▸ **TO DO**
Copy each line of the entries below that contains the string "question".

(Stored data)
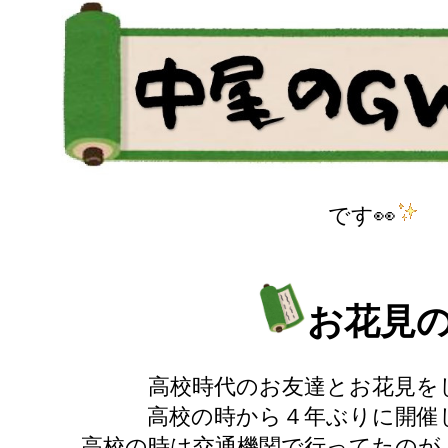
です👀
お花見
高校時代のお友達とお花見を
高校の時から４年ぶりに開催
高校の時は交通機関で行ってたのが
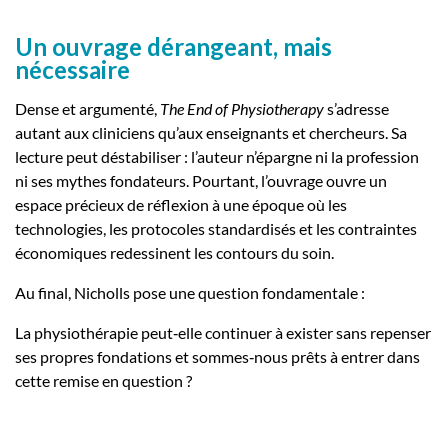
Un ouvrage dérangeant, mais
nécessaire
Dense et argumenté,
The End of Physiotherapy
s’adresse
autant aux cliniciens qu’aux enseignants et chercheurs. Sa
lecture peut déstabiliser : l’auteur n’épargne ni la profession
ni ses mythes fondateurs. Pourtant, l’ouvrage ouvre un
espace précieux de réflexion à une époque où les
technologies, les protocoles standardisés et les contraintes
économiques redessinent les contours du soin.
Au final, Nicholls pose une question fondamentale :
La physiothérapie peut‑elle continuer à exister sans repenser
ses propres fondations et sommes‑nous prêts à entrer dans
cette remise en question ?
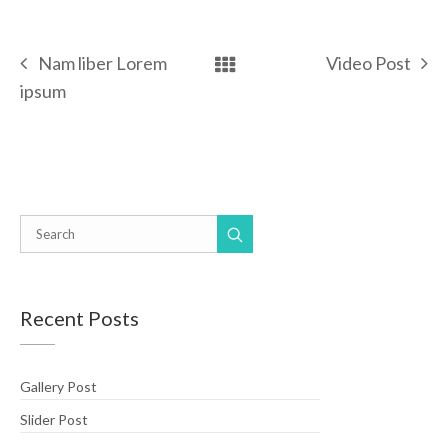
Nam liber Lorem
Video Post
ipsum
Recent Posts
Gallery Post
Slider Post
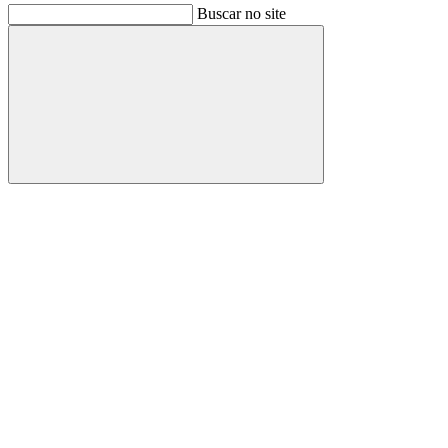
Buscar no site
Buscar
Link para o Facebook
Link para o Instagram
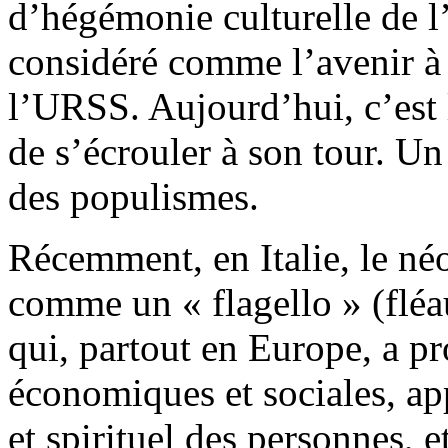
d’hégémonie culturelle de l’
considéré comme l’avenir à 
l’URSS. Aujourd’hui, c’est l
de s’écrouler à son tour. Un
des populismes.
Récemment, en Italie, le néo
comme un «
flagello
» (fléa
qui, partout en Europe, a pr
économiques et sociales, ap
et spirituel des personnes, 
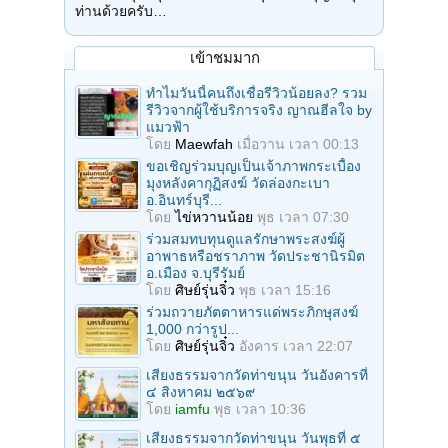
ท่านด้วยครับ…
เข้าชมมาก
ทำไมวันนี้คนถึงเชื่อรีวิวน้อยลง? รวม
รีวิวจากผู้ใช้บริการจริง ญาณฮีลใจ by
แมวฟ้า
โดย
Maewfah
เมื่อวาน เวลา 00:13
ขอเชิญร่วมบุญเป็นเจ้าภาพกระเบื้อง
มุงหลังคากุฏิสงฆ์ วัดล่องกะเบา
อ.อินทร์บุรี...
โดย
ไข่หวานน้อย
พุธ เวลา 07:30
ร่วมสมทบทุนดูแลรักษาพระสงฆ์ผู้
อาพาธหรือชราภาพ วัดประชานิรมิต
อ.เมือง จ.บุรีรัมย์
โดย
ศิษย์รุ่นจิ๋ว
พุธ เวลา 15:16
ร่วมถวายภัตตาหารแด่พระภิกษุสงฆ์
1,000 กว่ารูป...
โดย
ศิษย์รุ่นจิ๋ว
อังคาร เวลา 22:07
เสียงธรรมจากวัดท่าขนุน วันอังคารที่
๔ สิงหาคม ๒๕๖๙
โดย
iamfu
พุธ เวลา 10:36
เสียงธรรมจากวัดท่าขนุน วันพุธที่ ๕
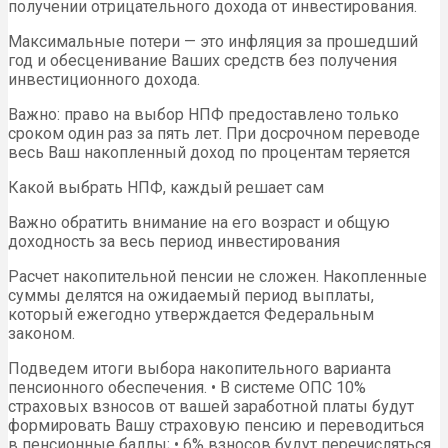
получении отрицательного дохода от инвестирования.
Максимальные потери — это инфляция за прошедший
год и обесценивание Ваших средств без получения
инвестиционного дохода.
Важно: право на выбор НПФ предоставлено только
сроком один раз за пять лет. При досрочном переводе
весь Ваш накопленный доход по процентам теряется
Какой выбрать НПФ, каждый решает сам
Важно обратить внимание на его возраст и общую
доходность за весь период инвестирования
Расчет накопительной пенсии не сложен. Накопленные
суммы делятся на ожидаемый период выплаты,
который ежегодно утверждается Федеральным
законом.
Подведем итоги выбора накопительного варианта
пенсионного обеспечения. • В системе ОПС 10%
страховых взносов от вашей заработной платы будут
формировать Вашу страховую пенсию и переводиться
в пенсионные баллы; • 6% взносов будут перечисляться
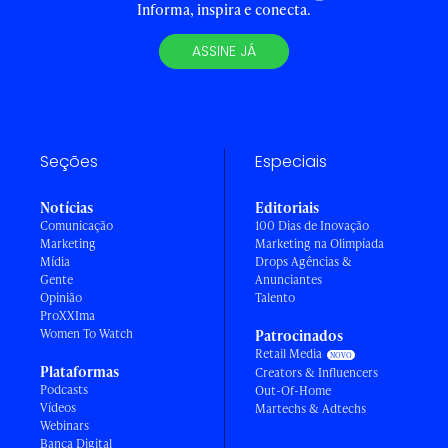
Informa, inspira e conecta.
ASSINE JÁ
Seções
Especiais
Notícias
Editoriais
Comunicação
100 Dias de Inovação
Marketing
Marketing na Olimpíada
Mídia
Drops Agências &
Gente
Anunciantes
Opinião
Talento
ProXXIma
Women To Watch
Patrocinados
Retail Media
Plataformas
Creators & Influencers
Podcasts
Out-Of-Home
Vídeos
Martechs & Adtechs
Webinars
Banca Digital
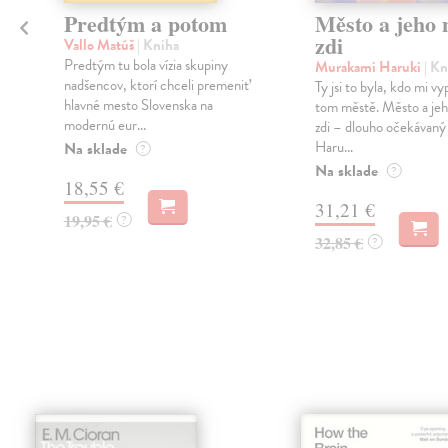
Predtým a potom
Město a jeho n
zdi
Vallo Matúš
| Kniha
Predtým tu bola vízia skupiny
Murakami Haruki
| Kn
nadšencov, ktorí chceli premeniť
Ty jsi to byla, kdo mi vy
hlavné mesto Slovenska na
tom městě. Město a jeh
modernú eur...
zdi – dlouho očekávan
Haru...
Na sklade
?
Na sklade
?
18,55 €
31,21 €
19,95 €
?
32,85 €
?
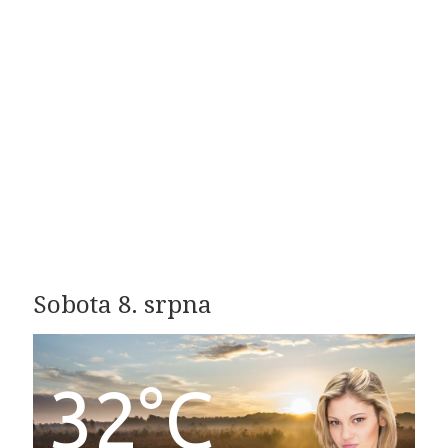
Sobota 8. srpna
32°C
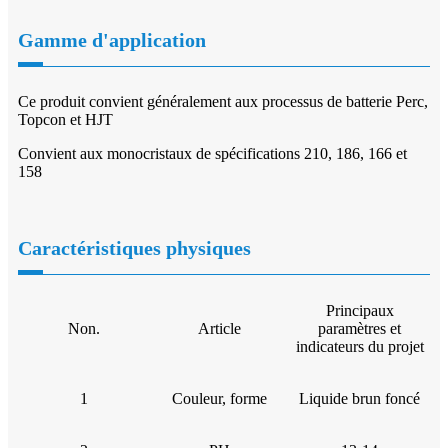
Gamme d'application
Ce produit convient généralement aux processus de batterie Perc,
Topcon et HJT
Convient aux monocristaux de spécifications 210, 186, 166 et
158
Caractéristiques physiques
Principaux
Non.
Article
paramètres et
indicateurs du projet
1
Couleur, forme
Liquide brun foncé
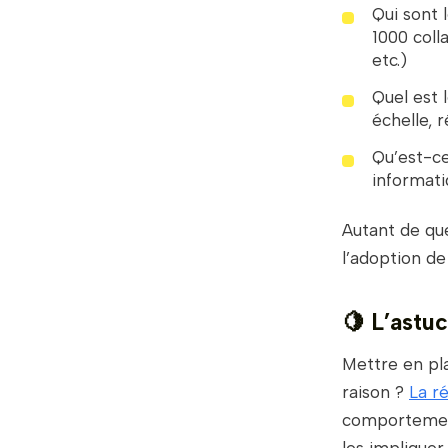
Qui sont 
1000 coll
etc.)
Quel est 
échelle, r
Qu’est-ce
informatiq
Autant de que
l’adoption de
🍋
L’astuc
Mettre en pla
raison ?
La r
comportement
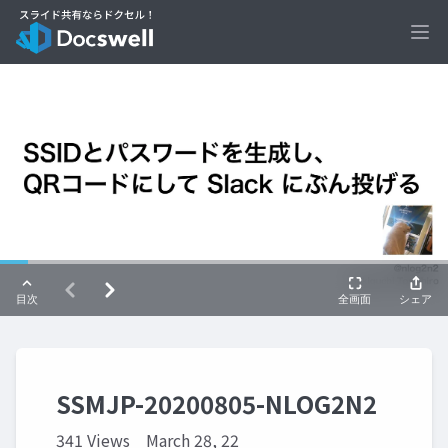
Ope
SSMJP-20200805-NLOG2N2
341 Views
March 28, 22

▸ **WRITTEN ANSWER**
Au final, Nicholls pose une question fondamentale :
cette remise en question ?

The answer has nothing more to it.